Mi pare che si possa dire che
l’origine biblica dell’espressione valle di lacrime aiuti molto a
inquadrarne il significato e il valore nella preghiera della Salve Regina; nei secoli, perdendo di
vista tale origine ed estrapolandola dal contesto della preghiera mariana, pian
piano l’espressione è stata intesa sempre più in tono drammatico e negativo,
con tendenze pessimiste: la vita umana sulla terra sarebbe vista e vissuta dai
credenti come una “valle di lacrime”.
Possiamo aggiungere anche una
breve osservazione linguistica: la traduzione italiana “valle di lacrime” è
proprio sulla linea “pessimista”; viene facilmente intesa quasi come un “complemento
di materia”, come se la valle fosse tutta e solo costituita “di lacrime”. Se
invece si fosse tradotto in hac lacrimarum valle con “in questa valle
delle lacrime”, sarebbe risaltata forse in modo più evidente l’allusione al
salmo, in quanto si sarebbe inteso che esiste una valle chiamata “delle
lacrime”, cui la nostra vita talvolta assomiglia.
Recuperare le origini bibliche,
come sempre, aiuta a comprendere l’orizzonte di significato di una preghiera
che, nata dalla fede, ne è imbevuta e proprio per questo respira l’ottimismo
non ingenuo di chi poggia la sua vita e il suo impegno sulla Presenza, solenne
e affettuosa ad un tempo, di Dio (e per i cristiani, della Madre del Dio
incarnato e Salvatore).
[1] La
versione della Vulgata traduceva così i versi 6 e 7 del Salmo 83 (ora
84), nel Salterio cosiddetto Gallicanum: 6. beatus vir cui est auxilium abs te: / ascensiones in corde suo
disposuit , 7. in valle lacrimarum,
in loco quem posuit.

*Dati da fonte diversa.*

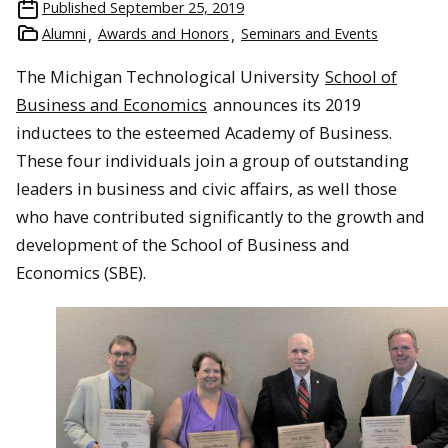
Published
September 25, 2019
Alumni
Awards and Honors
Seminars and Events
The Michigan Technological University
School of
Business and Economics
announces its 2019
inductees to the esteemed Academy of Business.
These four individuals join a group of outstanding
leaders in business and civic affairs, as well those
who have contributed significantly to the growth and
development of the School of Business and
Economics (SBE).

Nel
successivo lavoro di traduzione intitolato Psalterium iuxta Hebraeos,
lo stesso san Girolamo traduceva l’espressione come in valle fletus. Il Salterio Gallicano è quello che infine prevalse
nella diffusione medievale della Vulgata. Il termine ebraico, toponimo, non è particolarmente chiaro, ma allude
chiaramente a una valle “degli sterpi” o “dei rovi”. La somiglianza tra baka’ e bakah, che significa “gocciolare, piangere”,
secondo gli esegeti può aver portato a questa interpretazione da parte della
Vulgata. Ringrazio il prof. Marco Valerio Fabbri per avermi fornito una
consulenza sulla storia del testo.
[2] Silverio Mattei, nella voce Salve
Regina dell’Enciclopedia Cattolica, vol. X, coll. 1719-1721, spiega che la parola Mater
è stata aggiunta in un secondo momento; evidenzia inoltre che “la S.R. è
una prosa ritmica e può considerarsi una sequenza con unica rima in –e”

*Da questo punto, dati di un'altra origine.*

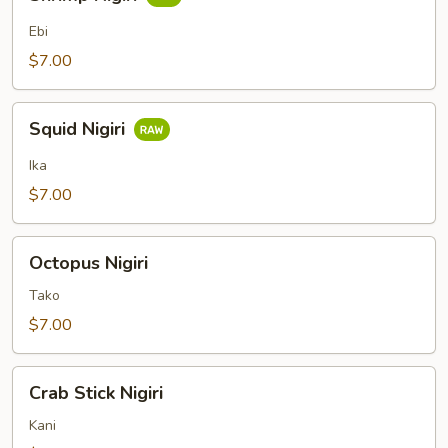
Nigiri
Ebi
$7.00
Squid
Squid Nigiri
Nigiri
Ika
$7.00
Octopus
Octopus Nigiri
Nigiri
Tako
$7.00
Crab
Crab Stick Nigiri
Stick
Nigiri
Kani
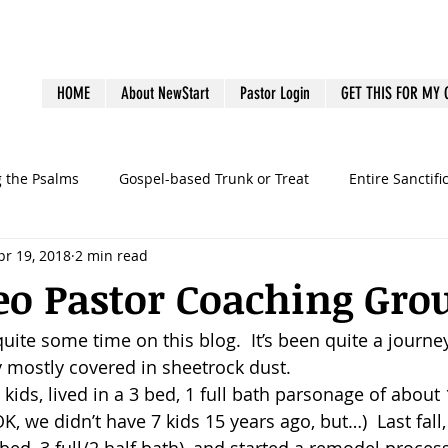
HOME
About NewStart
Pastor Login
GET THIS FOR MY
g the Psalms
Gospel-based Trunk or Treat
Entire Sanctifi
pr 19, 2018
2 min read
Books
Emotional Health
Family Discipleship
Gue
eo Pastor Coaching Gro
 quite some time on this blog.  It’s been quite a journey
dership
Ministry Volunteers
outreach
Pastoral Bur
 mostly covered in sheetrock dust.
 kids, lived in a 3 bed, 1 full bath parsonage of about 1
graphy
preaching
sermons
Survey
Systems
(OK, we didn’t have 7 kids 15 years ago, but…)  Last fal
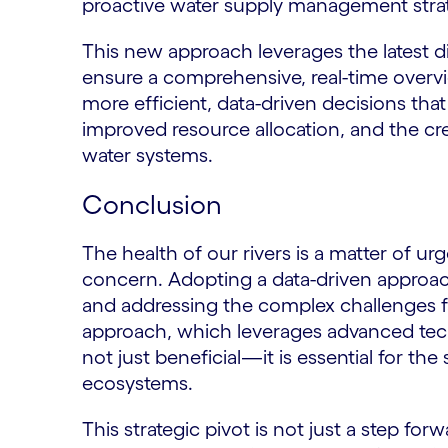
proactive water supply management stra
This new approach leverages the latest di
ensure a comprehensive, real-time overv
more efficient, data-driven decisions tha
improved resource allocation, and the cre
water systems.
Conclusion
The health of our rivers is a matter of u
concern. Adopting a data-driven approach 
and addressing the complex challenges f
approach, which leverages advanced techn
not just beneficial—it is essential for t
ecosystems.
This strategic pivot is not just a step fo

(anche –ae, con lo stesso suono), che individua dunque la chiusura di
ogni “versetto”. Ecco dunque una chiave certa per esaminare la struttura
dell’antifona. Le invocazioni finali sono tradizionalmente considerate
un’aggiunta attribuita a san Bernardo (O clemens, o pia, o dulcis Virgo
Maria).
grazie, Paolo
RispondiEliminaanch'io ogni tanto mi chiedevo sul vero significato di questa "valle di lacrime" in cui, come diceva un'amico, nonostante tutto mi trovo abbastanza bene!
auguri
Alberto
Il giardino di Eden si è trasformato in un valle di lagrime e l'uomo creato ad immagine e somiglianza di D-o si è trasformato in una bestiola che geme e piange ...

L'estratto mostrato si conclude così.